Here mosques are a cornerstone of identity. For non-believers, too. And yet al-Aqsa, in Jerusalem, the third holiest site in Islam after Mecca and Medina, is routinely off-limits to Palestinians, with all sorts of excuses. And it’s not only Israel. Italy has seven mosques. Thousands of Muslims have to pray in basements, warehouses, parking lots. Switzerland banned minarets. The muezzin’s call: the most captivating feature of the Islamic world. Also for non-believers. Also for those like me, raised with the idea that religion is more about perdition than salvation. Every evening, yet, since years, at sunset, I look from my window at those who stop to pray, whilst we keep on checking compulsively the latest emails, the latest tweets: and here instead, for five times per day, every day, many people stop, for a while, stop to think over something bigger than themselves – and I look at them, every evening, enchanted: since I am unable to do it.
But basically for us, Westerners, this is a second class world. A world that doesn’t exist. At most, we can have respect – respect for the other, for diversity. A fair trade coffee. But this is never a world we feel we can learn something from.

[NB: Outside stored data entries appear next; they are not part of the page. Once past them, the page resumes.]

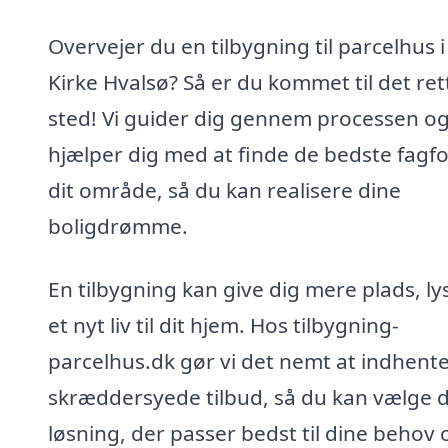
Overvejer du en tilbygning til parcelhus i
Kirke Hvalsø? Så er du kommet til det ret
sted! Vi guider dig gennem processen o
hjælper dig med at finde de bedste fagfol
dit område, så du kan realisere dine
boligdrømme.
En tilbygning kan give dig mere plads, ly
et nyt liv til dit hjem. Hos tilbygning-
parcelhus.dk gør vi det nemt at indhent
skræddersyede tilbud, så du kan vælge 
løsning, der passer bedst til dine behov 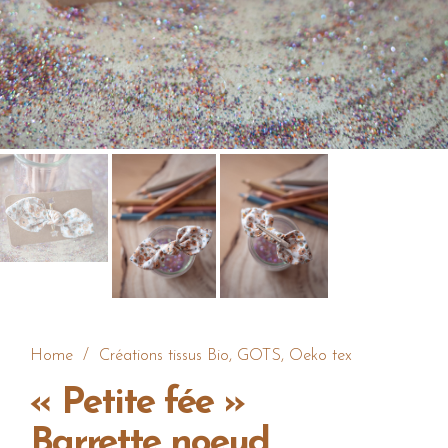
Home
/
Créations tissus Bio, GOTS, Oeko tex
« Petite fée »
Barrette noeud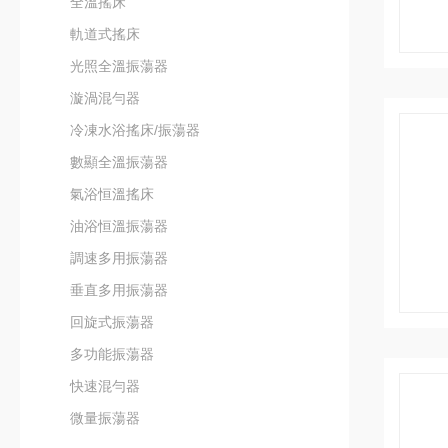
全溫搖床
軌道式搖床
光照全溫振蕩器
漩渦混勻器
冷凍水浴搖床/振蕩器
數顯全溫振蕩器
氣浴恒溫搖床
油浴恒溫振蕩器
調速多用振蕩器
垂直多用振蕩器
回旋式振蕩器
多功能振蕩器
快速混勻器
微量振蕩器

A world on the same footing of ours.
There is a poem by Khalil Gibran, it says: “It’s well to give when asked, but it’s better to understand, and to give unasked – to give, in other words, before somebody is forced to ask: because to ask can be hard“. And for me this is what really marks life here. Sensitivity. And also what really makes this world different from our. You do something for somebody, in our society, and you are believed to be pursuing some two-faced goal. To be actually doing what you are doing only to achieve something else. Something for yourself. We are so selfish, so cynical, that we don’t think anymore that somebody can just be kind. Can just care. Out of generosity. Sensitivity is suspicious. And here, instead, is normal. It’s a daily experience. But you can’t tell it: or you are accused of idealization. Of not to see what Islam truly is.
Chopping the thief’s hand.
If you like something here, I don’t know, something little, a scarf, your friend’s necklace, you are likely to get it as a gift. It happens to me, now: should it be what I am most attached to – else, as I was told exactly here by an Imam who gave me a copper plate hanging on his office’s wall, “you wouldn’t be the owner, but the owned.” But when I happen to take off my scarf now, my necklace, and to explain that it’s because of something I’ve learned here, I’ve learned in the Middle East, I am never believed. I am told: it’s you. I am told: your father, too, is like that.
No. I was different, before moving here. I have learned here most of what I am.
And one thing above all. How racists we are with Muslims.
So racists that we can’t even tell it.